Originaire d'Odessa, Dina Vierny s'installe à Paris en 1926
À 29 et 27 ans, les deux frères marchent dans les traces de leur père, Olivier, qui fut pendant longtemps le directeur de la galerie fondée en 1947 par sa mère, et qui est toujours président de la fondation qu’elle a créée pour faire vivre l’œuvre de Maillol, dont elle fut l’héritière.

Et comme leur père et leur grand-mère avant eux, ils n’ont pas changé le rythme qu’ils connaissent depuis leur enfance : la semaine rue Jacob, dans le petit espace aux cimaises de bois tressé, conçues par Auguste Perret dont la cave abrita les plus belles fêtes de Saint-Germain-des-Prés, et le week-end au vert, dans cette vallée de Chevreuse où Dina Vierny arrêta un jour sa Mercedes lors d’une virée avec Günter Grass, en 1959.

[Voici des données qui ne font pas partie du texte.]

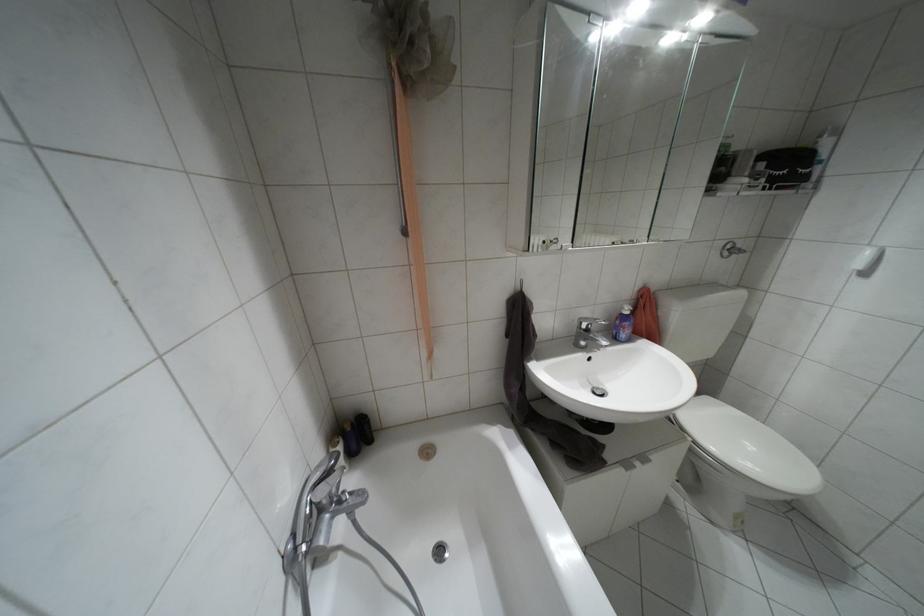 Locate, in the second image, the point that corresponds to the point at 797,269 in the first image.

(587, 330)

"Les bouleaux des environs lui rappelaient les paysages de son Ukraine natale, explique Pierre. Elle est tombée amoureuse d’une ferme en ruine et, petit à petit, elle a racheté tous les terrains alentour." "Du plus loin que remontent nos souvenirs d’enfance, ils sont liés à ce lieu", poursuit Alexandre, le plus jeune et le "préféré" de "Grand-mère" comme le souffle affectueusement son aîné avant de reprendre : "À notre adolescence, comme elle craignait que nous venions moins souvent, elle a même fait construire un terrain de tennis pour nous retenir."

Cette solution radicale donne une petite idée de la force de caractère de Dina Vierny, originaire de la région d’Odessa et arrivée à Paris en 1926 pour devenir à 16 ans le modèle et l’amie de Maillol dont les statues aux formes généreuses s’épanouissent au détour d’un étang à la Monet, surmonté de son petit pont de bois rouge. Si l’une des plus connues, Harmonie, est conservée au musée Maillol, sa sœur jumelle Île de France, qui trône dans le jardin, fut commencée avec la sœur du sculpteur et terminée avec Dina Vierny.

"C’est grâce à 'Grand-mère' que Maillol s’est remis à la sculpture à la fin de sa vie, explique Alexandre, diplômé de l’École du Louvre. À la galerie, nous exposons parallèlement à la rétrospective qui va s’ouvrir au musée d’Orsay les artistes qui se situent dans son sillage, de Henry Laurens à Wang Keping."* Moins connus que le géant de Banyuls, bien d’autres artistes ont eu les honneurs de la rue Jacob où François Mitterrand aimait s’arrêter avant d’aller retrouver Anne Pingeot.
"Chaque repas était une fête" confient les petits-fils de Dina
Autodidacte passionnée, Dina Vierny a un œil infaillible et la collection compulsive. "Elle a commencé très jeune avec des objets archéologiques et a continué toute sa vie : samovars, poupées et automates, et même d’anciennes voitures d’attelage qui servaient pour le cinéma, de La Folie des grandeurs à Woody Allen", s’amusent ses petits-fils.

Dans les différentes bâtisses qui composent la propriété, des éléments d’architecture anciens émaillent façades et encadrements de portes pour composer une atmosphère qui tient à la fois de la Renaissance et du musée des Arts et Traditions populaires. Vaste nef à la charpente ancienne, la "Salle des Chevaliers", avec sa cheminée dotée d’un tournebroche, a d’ailleurs hébergé des banquets d’anthologie.

"À l’époque de 'Grand-Mère', qui est morte en 2009, nos amis étaient jugés en fonction de leur appétit. Passionnée par la gastronomie, elle en avait appris les rudiments auprès de la femme de Maillol. Chaque repas, qui avait droit à son menu calligraphié, était une fête. Et seuls ceux qui se resservaient plusieurs fois étaient réinvités…"

Dans le Salon Bleu, des gravures anciennes évoquant Saint-Pétersbourg au temps de Catherine de Russie voisinent avec la pendule de George Sand et un meuble-bidet XVIIIe, soigneusement dissimulé sous une tapisserie.

Même dialogue fécond entre les époques dans la chambre à coucher désormais redécorée par Pierre et Alexandre : le beau visage aux yeux bandés, peint par l’artiste ukrainien Nikolay Tolmachev, veille sur un cabinet en écailles de tortue XVIIe et un buste de La Fontaine par Houdon, restauré par un membre de la famille de Giacometti. Face au lit recouvert d’un boutis indien, deux fauteuils de Pierre Jeanneret, époque Chandigarh.

Outre les nombreux projets de la galerie "historique", les deux frères ont aussi ouvert rue de Grenelle, à quelques mètres du musée Maillol, un espace à leurs initiales, Pal Project, tourné vers la jeune scène de l’art contemporain. Une autre façon de rester fidèle à l’éclectisme qui coule dans leurs veines.
*Maillol, héritage, à la galerie Dina Vierny, 36, rue Jacob (Paris VIe ), jusqu'au 25 juin 2022.